Let’s say you’re moving web host or you are setting up an exact copy of your WordPress blog for someone else and you want to clone or copy your WordPress blog to a new location. How do you do it if you don’t have a plugin?

The answer is use phpMyAdmin to dump your database, download all the files, upload them back to the new site, setup WordPress, setup a database, import the database, and adjust your configuration file. Here’s what you want to do when you’re cloning or copying a WordPress blog. Manually back it up and manually restore it.

What does a WordPress blog actually consist of? It consists of files and a database. What you do is go into your cPanel’s phpMyAdmin area. If you go into your site.com/cpanel, you will be able to find a link to phpMyAdmin. Once you’re there, find the database where WordPress is stored and there should be a tab that says “Export.” What you can do is click on “Export” and then this will save a .sql file containing your site’s database.

An easy way to even get to phpMyAdmin is to install a plugin in WordPress called phpMyAdmin. It can run as plugin and you can still get to that entire database just in case your webhost does not have a cPanel area.

You download that .sql file but that contains just the database and that’s it. You need the files as well, so connect to your site using FTP and download all the files in that blogs folder. Yes, the config file, the WP-content folder, WP-includes – all those files and folders, you should download them right now using FTP. It might take a while but wait for it all to finish.

Now you have manually backed up your WordPress blog and it’s time to go somewhere new and restore it.

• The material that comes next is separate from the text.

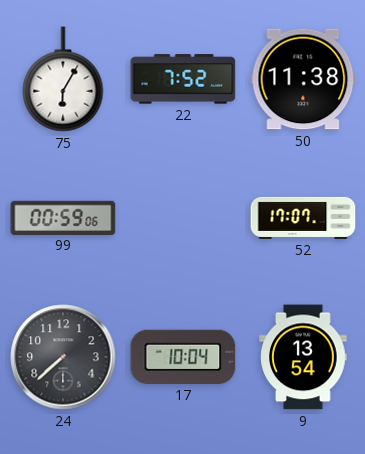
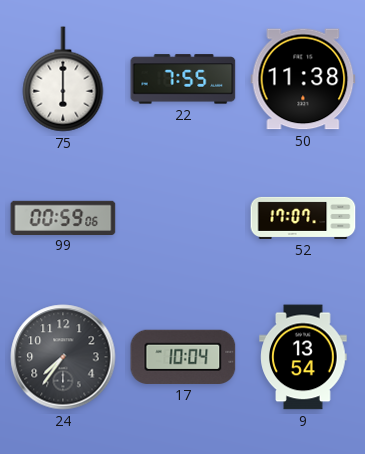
75: 6:05 -> 6:00
22: 7:52 -> 7:55
24: 7:38 -> 7:36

FTP up to your new site and what you should do first is setup a new WordPress installation here. What we have to do is go into the cPanel of your new web host, setup a WordPress database user, and grant that user permissions to that database.

In cPanel, there is a link for a mySQL setup wizard that will guide you through this process. It will ask, “What’s the new database name?” Just call it blog. “What’s the new username?” Call it blog. “What’s the new password?” Make a password and write it down. Now you have a new WordPress database that will store your files.

What you want to do with then is then go back to phpMyAdmin in you cPanel and upload this .sql file. This will restore just the database but not the files yet. What you will then want to do is FTP up those files that you had downloaded. Now you are setting up your files as well as your database.

The final step is to edit what’s called the WP-config.php file. What you’ll notice is that in that file, it is pointing to the old WordPress username, password, and database and you will have to edit this to point to the new WordPress, the new blog database you setup with the blog user and the password you wrote down.

Finally, you will have to make one single setting in your WordPress config file and add the following line of code:

define(‘RELOCATE’, true);

Adding that one single line of code to your WP config file will tell WordPress that we’re moving it to a new location.

Now all you have to do is log into your WordPress site using the same username and password that you originally had in your old site. If all went well you have successfully cloned your WordPress site without using any plugins. You use phpMyAdmin to dump the database, you downloaded all the files, you setup a new database, imported the SQL file, uploaded all the files and made the one change to the config file to point to the new database and also to relocate to a new location.